--- TASK DETAILS ---
Retype every line from the start of the entries below down to the line with "Vol 17 (2020) (50, 872)", both ends included; skip the pictures.

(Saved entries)
- - - - - - -
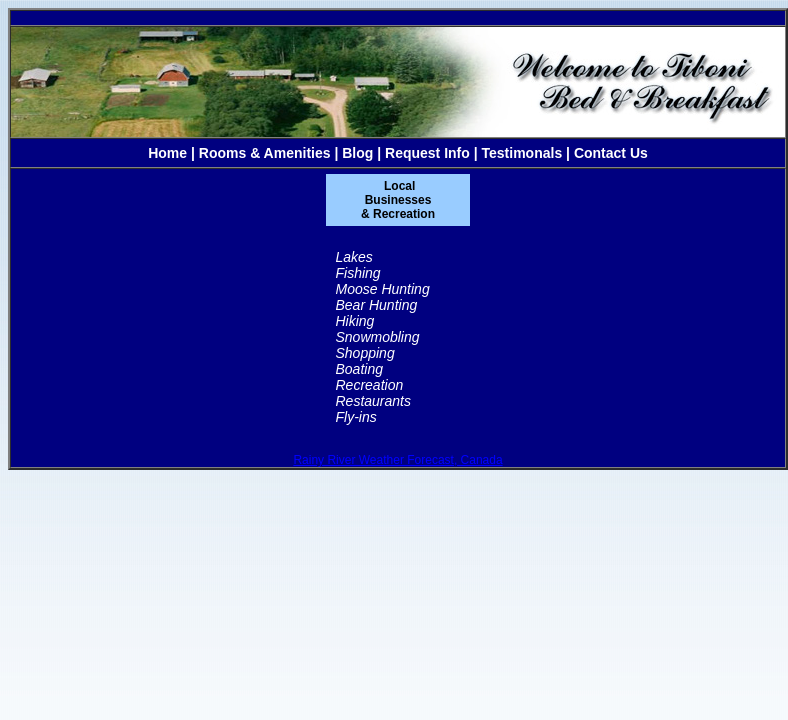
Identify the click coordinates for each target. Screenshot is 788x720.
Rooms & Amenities (265, 153)
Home (167, 153)
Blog (357, 153)
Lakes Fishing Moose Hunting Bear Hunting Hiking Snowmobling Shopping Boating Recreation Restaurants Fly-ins (383, 337)
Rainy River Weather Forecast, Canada (397, 460)
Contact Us (611, 153)
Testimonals (522, 153)
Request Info (427, 153)
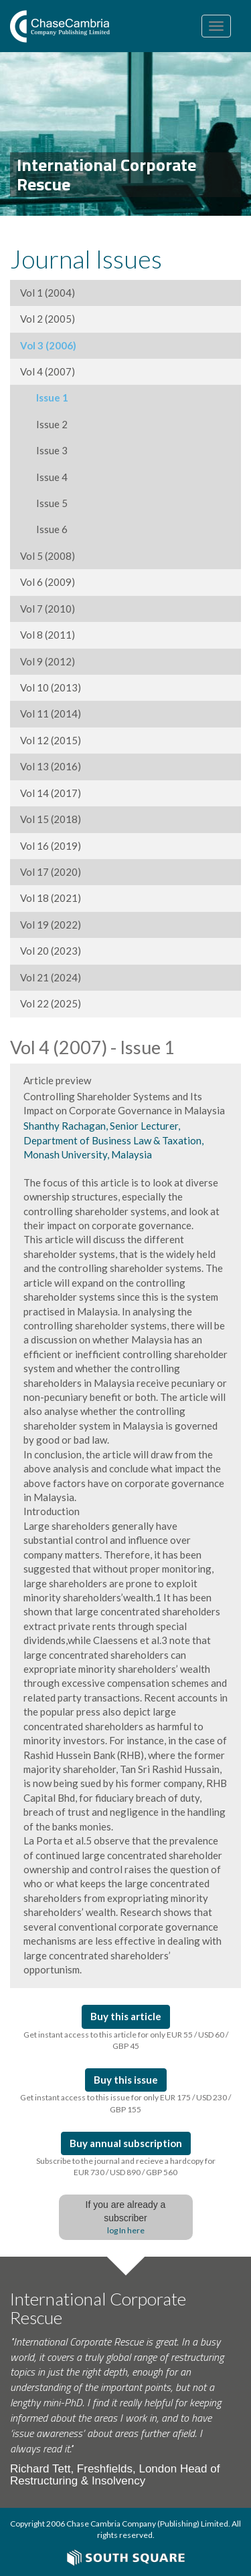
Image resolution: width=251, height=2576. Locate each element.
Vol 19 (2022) (50, 925)
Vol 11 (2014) (50, 713)
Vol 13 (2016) (50, 766)
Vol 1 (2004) (47, 293)
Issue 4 (44, 477)
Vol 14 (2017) (50, 793)
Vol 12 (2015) (50, 740)
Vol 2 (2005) (47, 319)
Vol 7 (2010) (47, 609)
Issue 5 (44, 503)
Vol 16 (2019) (50, 846)
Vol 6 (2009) (47, 582)
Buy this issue (126, 2080)
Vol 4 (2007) (47, 371)
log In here (126, 2230)
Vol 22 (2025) (50, 1003)
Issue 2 (44, 424)
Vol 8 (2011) (47, 635)
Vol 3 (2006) (48, 345)
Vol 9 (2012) (47, 661)
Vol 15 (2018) (50, 819)
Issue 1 (44, 397)
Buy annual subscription (126, 2143)
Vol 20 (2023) (50, 951)
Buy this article (125, 2016)
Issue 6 (44, 529)
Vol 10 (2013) (50, 687)
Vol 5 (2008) (47, 556)
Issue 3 (44, 450)
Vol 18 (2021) (50, 898)
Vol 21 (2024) (50, 977)
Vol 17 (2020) (50, 872)
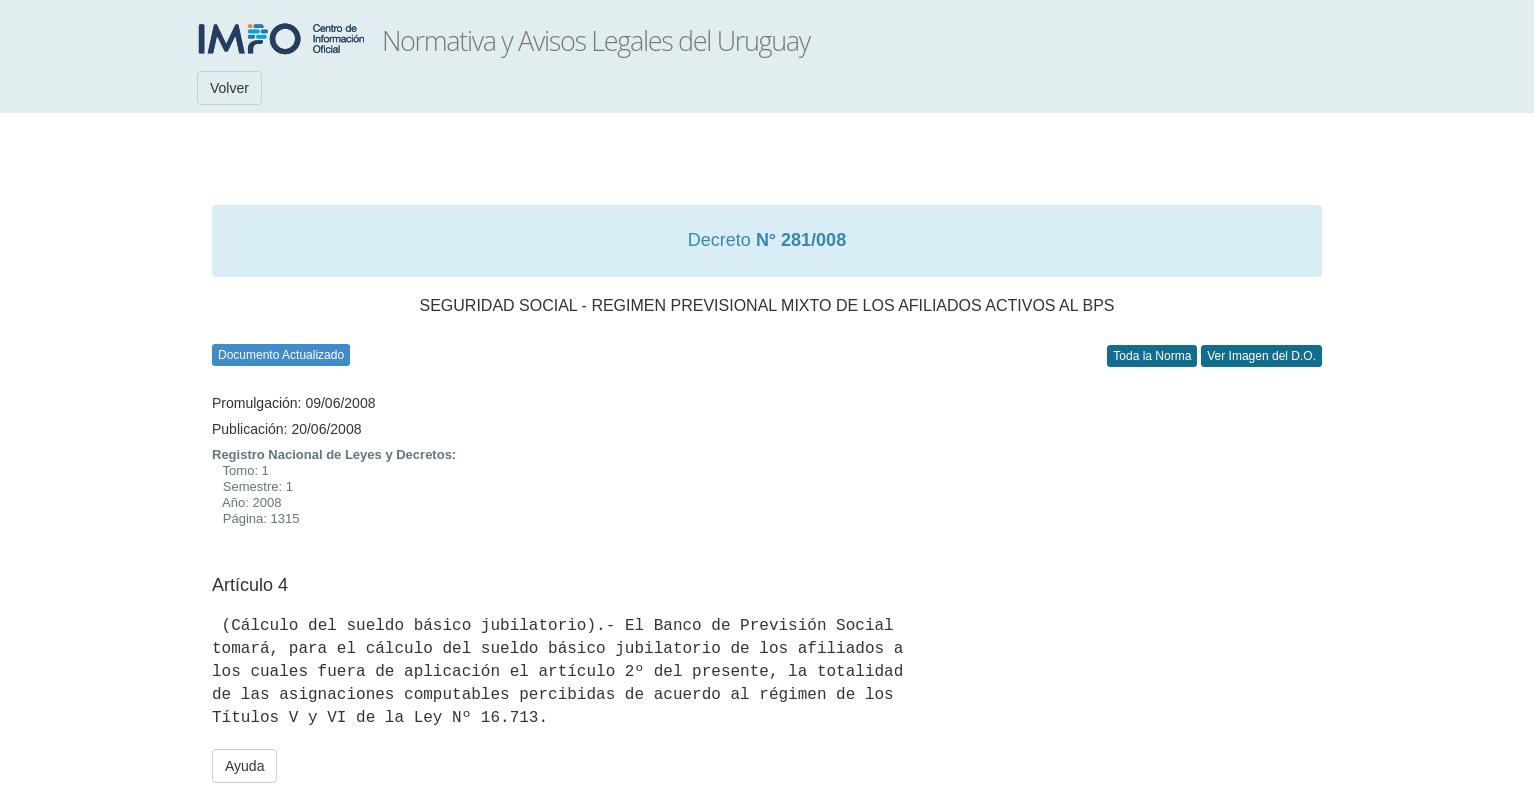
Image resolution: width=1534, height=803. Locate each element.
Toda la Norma (1152, 356)
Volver (229, 88)
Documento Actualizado (281, 355)
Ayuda (244, 766)
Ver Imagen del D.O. (1261, 356)
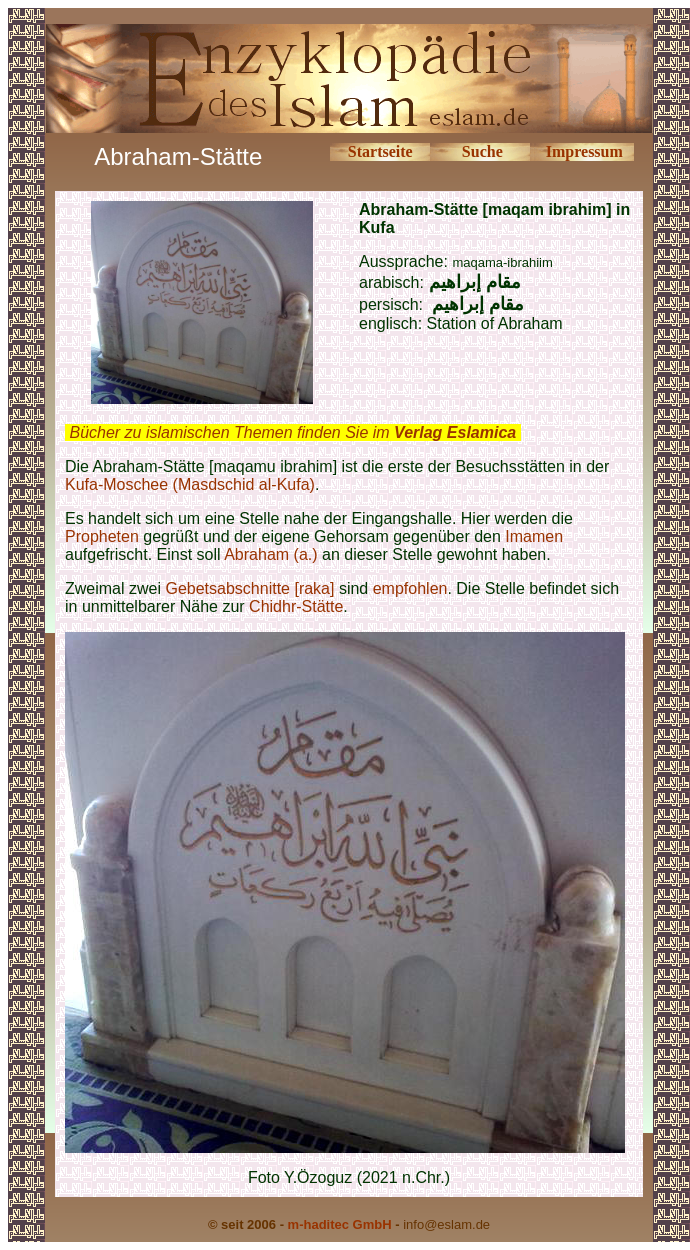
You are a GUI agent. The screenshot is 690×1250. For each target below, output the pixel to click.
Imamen (534, 536)
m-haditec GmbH (340, 1224)
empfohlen (410, 588)
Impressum (584, 151)
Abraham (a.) (270, 554)
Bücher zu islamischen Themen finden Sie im (292, 432)
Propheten (102, 536)
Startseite (380, 151)
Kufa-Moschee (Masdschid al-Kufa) (190, 484)
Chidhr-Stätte (296, 606)
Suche (482, 151)
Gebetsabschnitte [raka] (249, 588)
- - - - - - -
--- YOUR RESPONSE ---
Identify the click coordinates for each target. Screenshot is 788x720.
Rooms & Amenities (265, 153)
Home (167, 153)
Blog (357, 153)
Lakes Fishing Moose Hunting Bear Hunting Hiking Snowmobling Shopping Boating Recreation Restaurants Fly-ins (383, 337)
Rainy River Weather Forecast, Canada (397, 460)
Contact Us (611, 153)
Testimonals (522, 153)
Request Info (427, 153)
Image resolution: width=251, height=2576. Locate each element.
Vol 19 (2022) (50, 925)
Vol 11 (2014) (50, 713)
Vol 13 (2016) (50, 766)
Vol 1 (2004) (47, 293)
Issue 4 (44, 477)
Vol 14 (2017) (50, 793)
Vol 12 (2015) (50, 740)
Vol 2 (2005) (47, 319)
Vol 7 (2010) (47, 609)
Issue 5 (44, 503)
Vol 16 (2019) (50, 846)
Vol 6 (2009) (47, 582)
Buy this issue (126, 2080)
Vol 4 (2007) (47, 371)
log In here (126, 2230)
Vol 22 (2025) (50, 1003)
Issue 2 (44, 424)
Vol 8 (2011) (47, 635)
Vol 3 (2006) (48, 345)
Vol 9 (2012) (47, 661)
Vol 15 (2018) (50, 819)
Issue 1 (44, 397)
Buy annual subscription (126, 2143)
Vol 20 (2023) (50, 951)
Buy this article (125, 2016)
Issue 6 (44, 529)
Vol 10 (2013) (50, 687)
Vol 5 (2008) (47, 556)
Issue 3 (44, 450)
Vol 18 (2021) (50, 898)
Vol 21 (2024) (50, 977)
Vol 17 (2020) (50, 872)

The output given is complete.